*TASK INPUTS*:
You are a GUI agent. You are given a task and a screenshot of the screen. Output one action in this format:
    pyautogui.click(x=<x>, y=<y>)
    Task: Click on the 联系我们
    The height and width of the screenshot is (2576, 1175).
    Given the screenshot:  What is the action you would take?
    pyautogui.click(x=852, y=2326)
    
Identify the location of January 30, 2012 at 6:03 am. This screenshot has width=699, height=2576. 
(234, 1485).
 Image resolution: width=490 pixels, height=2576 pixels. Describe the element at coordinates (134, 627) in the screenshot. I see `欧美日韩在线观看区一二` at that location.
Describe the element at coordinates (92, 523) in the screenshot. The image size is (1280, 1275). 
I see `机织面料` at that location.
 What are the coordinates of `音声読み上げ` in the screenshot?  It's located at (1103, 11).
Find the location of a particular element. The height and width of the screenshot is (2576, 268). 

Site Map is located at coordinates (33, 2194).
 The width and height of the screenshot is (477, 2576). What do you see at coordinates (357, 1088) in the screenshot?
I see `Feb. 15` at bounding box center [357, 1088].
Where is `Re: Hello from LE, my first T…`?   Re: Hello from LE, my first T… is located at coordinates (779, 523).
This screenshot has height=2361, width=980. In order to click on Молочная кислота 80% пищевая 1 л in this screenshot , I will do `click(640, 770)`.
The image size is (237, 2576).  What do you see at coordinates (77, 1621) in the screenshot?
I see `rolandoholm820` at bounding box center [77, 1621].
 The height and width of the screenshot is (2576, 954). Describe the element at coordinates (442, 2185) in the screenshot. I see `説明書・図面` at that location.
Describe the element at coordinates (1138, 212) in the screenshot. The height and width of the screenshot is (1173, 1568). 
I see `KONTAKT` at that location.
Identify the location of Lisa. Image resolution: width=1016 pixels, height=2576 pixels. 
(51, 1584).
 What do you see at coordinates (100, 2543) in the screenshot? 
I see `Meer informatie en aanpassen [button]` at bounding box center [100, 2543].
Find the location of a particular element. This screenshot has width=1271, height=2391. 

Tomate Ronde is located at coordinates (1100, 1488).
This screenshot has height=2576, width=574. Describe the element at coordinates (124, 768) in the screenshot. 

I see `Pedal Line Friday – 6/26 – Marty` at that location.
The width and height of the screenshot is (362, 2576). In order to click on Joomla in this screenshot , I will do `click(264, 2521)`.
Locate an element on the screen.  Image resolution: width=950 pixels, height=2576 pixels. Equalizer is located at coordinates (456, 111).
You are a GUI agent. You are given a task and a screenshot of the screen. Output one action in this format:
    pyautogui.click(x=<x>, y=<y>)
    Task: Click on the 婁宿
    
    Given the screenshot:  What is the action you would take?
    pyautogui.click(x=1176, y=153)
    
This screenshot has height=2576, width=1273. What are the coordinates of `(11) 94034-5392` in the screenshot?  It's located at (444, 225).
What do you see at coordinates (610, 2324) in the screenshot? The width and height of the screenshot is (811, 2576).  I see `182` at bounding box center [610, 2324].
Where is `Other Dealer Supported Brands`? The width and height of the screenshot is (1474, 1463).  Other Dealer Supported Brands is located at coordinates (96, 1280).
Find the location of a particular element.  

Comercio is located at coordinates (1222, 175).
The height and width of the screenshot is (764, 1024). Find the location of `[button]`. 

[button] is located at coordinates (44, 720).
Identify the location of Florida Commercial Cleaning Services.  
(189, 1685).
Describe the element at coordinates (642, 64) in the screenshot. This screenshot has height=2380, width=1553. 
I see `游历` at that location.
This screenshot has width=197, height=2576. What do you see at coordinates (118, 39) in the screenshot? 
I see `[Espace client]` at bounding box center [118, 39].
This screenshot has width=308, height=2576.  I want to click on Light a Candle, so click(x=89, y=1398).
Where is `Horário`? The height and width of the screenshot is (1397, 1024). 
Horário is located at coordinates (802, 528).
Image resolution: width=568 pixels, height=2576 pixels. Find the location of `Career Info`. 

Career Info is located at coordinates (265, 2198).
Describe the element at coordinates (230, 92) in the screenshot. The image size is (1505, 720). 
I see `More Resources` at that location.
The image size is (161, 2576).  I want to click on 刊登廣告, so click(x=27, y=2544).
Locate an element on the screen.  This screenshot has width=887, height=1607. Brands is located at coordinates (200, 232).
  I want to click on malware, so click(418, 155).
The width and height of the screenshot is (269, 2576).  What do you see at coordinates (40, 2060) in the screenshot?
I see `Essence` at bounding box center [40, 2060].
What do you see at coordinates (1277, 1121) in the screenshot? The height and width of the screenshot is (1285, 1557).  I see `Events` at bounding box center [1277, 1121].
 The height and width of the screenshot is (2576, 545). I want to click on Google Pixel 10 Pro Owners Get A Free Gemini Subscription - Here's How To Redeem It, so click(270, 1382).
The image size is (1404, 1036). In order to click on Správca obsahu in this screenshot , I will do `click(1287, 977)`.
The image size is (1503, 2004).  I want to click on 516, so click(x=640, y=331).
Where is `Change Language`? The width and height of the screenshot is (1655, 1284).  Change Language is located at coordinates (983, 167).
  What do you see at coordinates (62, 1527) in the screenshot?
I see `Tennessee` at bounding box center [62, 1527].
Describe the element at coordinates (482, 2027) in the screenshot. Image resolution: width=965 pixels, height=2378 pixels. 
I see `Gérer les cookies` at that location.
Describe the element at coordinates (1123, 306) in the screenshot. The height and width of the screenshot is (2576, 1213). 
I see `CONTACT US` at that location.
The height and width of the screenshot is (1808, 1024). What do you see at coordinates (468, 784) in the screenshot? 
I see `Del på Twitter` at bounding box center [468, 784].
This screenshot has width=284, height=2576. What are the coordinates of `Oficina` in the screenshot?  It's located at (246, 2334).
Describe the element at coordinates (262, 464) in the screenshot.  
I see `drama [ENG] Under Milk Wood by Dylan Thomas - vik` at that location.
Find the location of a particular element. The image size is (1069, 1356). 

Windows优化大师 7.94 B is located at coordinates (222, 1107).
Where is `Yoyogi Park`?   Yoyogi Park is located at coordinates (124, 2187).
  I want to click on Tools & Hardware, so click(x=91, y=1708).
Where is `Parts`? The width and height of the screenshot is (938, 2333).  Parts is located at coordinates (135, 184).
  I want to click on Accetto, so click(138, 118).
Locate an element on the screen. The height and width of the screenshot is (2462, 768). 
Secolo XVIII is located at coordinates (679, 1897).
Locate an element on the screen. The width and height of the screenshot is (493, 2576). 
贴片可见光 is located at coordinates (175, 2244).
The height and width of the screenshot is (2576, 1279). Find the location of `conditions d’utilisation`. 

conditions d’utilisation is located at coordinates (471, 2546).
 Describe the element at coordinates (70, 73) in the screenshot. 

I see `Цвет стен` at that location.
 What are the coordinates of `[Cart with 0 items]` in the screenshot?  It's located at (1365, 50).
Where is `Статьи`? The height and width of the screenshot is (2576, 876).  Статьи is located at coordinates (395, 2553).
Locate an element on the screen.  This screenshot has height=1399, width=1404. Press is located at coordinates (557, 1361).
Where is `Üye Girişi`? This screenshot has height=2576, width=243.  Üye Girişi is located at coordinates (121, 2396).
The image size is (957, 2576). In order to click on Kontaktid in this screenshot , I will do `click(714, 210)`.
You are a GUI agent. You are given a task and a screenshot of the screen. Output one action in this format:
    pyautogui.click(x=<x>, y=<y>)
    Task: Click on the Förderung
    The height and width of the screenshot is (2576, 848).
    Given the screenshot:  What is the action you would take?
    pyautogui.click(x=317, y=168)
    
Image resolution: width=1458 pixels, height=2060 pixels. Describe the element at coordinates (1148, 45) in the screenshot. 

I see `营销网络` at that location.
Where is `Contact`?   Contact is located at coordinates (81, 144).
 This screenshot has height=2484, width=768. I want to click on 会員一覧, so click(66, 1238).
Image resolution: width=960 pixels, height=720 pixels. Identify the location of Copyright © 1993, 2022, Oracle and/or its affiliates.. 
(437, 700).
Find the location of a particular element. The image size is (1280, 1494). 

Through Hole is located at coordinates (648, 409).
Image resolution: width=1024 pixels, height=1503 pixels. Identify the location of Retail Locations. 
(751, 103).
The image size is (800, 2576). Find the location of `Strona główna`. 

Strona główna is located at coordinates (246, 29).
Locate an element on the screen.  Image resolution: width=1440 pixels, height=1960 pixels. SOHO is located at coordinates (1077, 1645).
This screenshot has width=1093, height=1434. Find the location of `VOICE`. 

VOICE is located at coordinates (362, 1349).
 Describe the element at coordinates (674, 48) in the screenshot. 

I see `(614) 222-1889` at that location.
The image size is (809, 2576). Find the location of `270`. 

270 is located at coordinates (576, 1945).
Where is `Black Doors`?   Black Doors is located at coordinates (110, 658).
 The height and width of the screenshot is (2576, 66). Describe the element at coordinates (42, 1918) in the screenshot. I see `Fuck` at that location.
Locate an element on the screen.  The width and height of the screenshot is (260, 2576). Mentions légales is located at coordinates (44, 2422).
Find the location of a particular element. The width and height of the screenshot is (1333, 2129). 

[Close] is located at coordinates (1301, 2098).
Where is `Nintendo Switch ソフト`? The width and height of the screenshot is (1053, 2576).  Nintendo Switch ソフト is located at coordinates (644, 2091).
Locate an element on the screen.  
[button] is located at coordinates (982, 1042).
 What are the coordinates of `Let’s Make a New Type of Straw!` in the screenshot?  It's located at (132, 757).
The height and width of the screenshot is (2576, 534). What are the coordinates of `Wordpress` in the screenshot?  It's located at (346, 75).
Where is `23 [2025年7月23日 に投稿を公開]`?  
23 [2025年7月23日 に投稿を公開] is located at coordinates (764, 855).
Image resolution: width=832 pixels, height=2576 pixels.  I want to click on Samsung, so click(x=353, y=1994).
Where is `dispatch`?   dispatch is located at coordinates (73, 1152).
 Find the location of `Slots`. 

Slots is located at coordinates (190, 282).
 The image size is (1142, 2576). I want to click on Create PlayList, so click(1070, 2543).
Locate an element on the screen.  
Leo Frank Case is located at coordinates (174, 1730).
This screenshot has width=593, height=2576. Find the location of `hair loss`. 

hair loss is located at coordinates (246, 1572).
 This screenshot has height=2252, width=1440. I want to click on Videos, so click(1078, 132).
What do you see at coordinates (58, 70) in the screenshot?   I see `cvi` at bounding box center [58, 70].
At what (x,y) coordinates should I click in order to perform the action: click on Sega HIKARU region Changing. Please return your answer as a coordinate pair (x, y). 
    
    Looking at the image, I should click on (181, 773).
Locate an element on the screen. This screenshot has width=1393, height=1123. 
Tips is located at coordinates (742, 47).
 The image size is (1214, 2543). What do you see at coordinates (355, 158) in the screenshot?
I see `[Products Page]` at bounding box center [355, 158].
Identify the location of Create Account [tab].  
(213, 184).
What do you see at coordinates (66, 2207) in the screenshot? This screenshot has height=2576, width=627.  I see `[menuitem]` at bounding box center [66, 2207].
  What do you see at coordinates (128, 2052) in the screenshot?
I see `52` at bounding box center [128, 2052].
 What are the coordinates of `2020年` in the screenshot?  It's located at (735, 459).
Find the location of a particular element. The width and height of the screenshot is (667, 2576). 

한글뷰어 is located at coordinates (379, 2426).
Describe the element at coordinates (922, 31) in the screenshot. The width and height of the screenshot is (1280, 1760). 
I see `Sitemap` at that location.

*HOW TO COMPLETE THIS TASK*: Transcribe the records above exactly, from the opening line down to and including the line with "This screenshot has height=2361, width=980.".

*RESULT OF THE EXERCISE*:
You are a GUI agent. You are given a task and a screenshot of the screen. Output one action in this format:
    pyautogui.click(x=<x>, y=<y>)
    Task: Click on the 联系我们
    The height and width of the screenshot is (2576, 1175).
    Given the screenshot:  What is the action you would take?
    pyautogui.click(x=852, y=2326)
    
Identify the location of January 30, 2012 at 6:03 am. This screenshot has width=699, height=2576. 
(234, 1485).
 Image resolution: width=490 pixels, height=2576 pixels. Describe the element at coordinates (134, 627) in the screenshot. I see `欧美日韩在线观看区一二` at that location.
Describe the element at coordinates (92, 523) in the screenshot. The image size is (1280, 1275). 
I see `机织面料` at that location.
 What are the coordinates of `音声読み上げ` in the screenshot?  It's located at (1103, 11).
Find the location of a particular element. The height and width of the screenshot is (2576, 268). 

Site Map is located at coordinates (33, 2194).
 The width and height of the screenshot is (477, 2576). What do you see at coordinates (357, 1088) in the screenshot?
I see `Feb. 15` at bounding box center [357, 1088].
Where is `Re: Hello from LE, my first T…`?   Re: Hello from LE, my first T… is located at coordinates (779, 523).
This screenshot has height=2361, width=980. In order to click on Молочная кислота 80% пищевая 1 л in this screenshot , I will do `click(640, 770)`.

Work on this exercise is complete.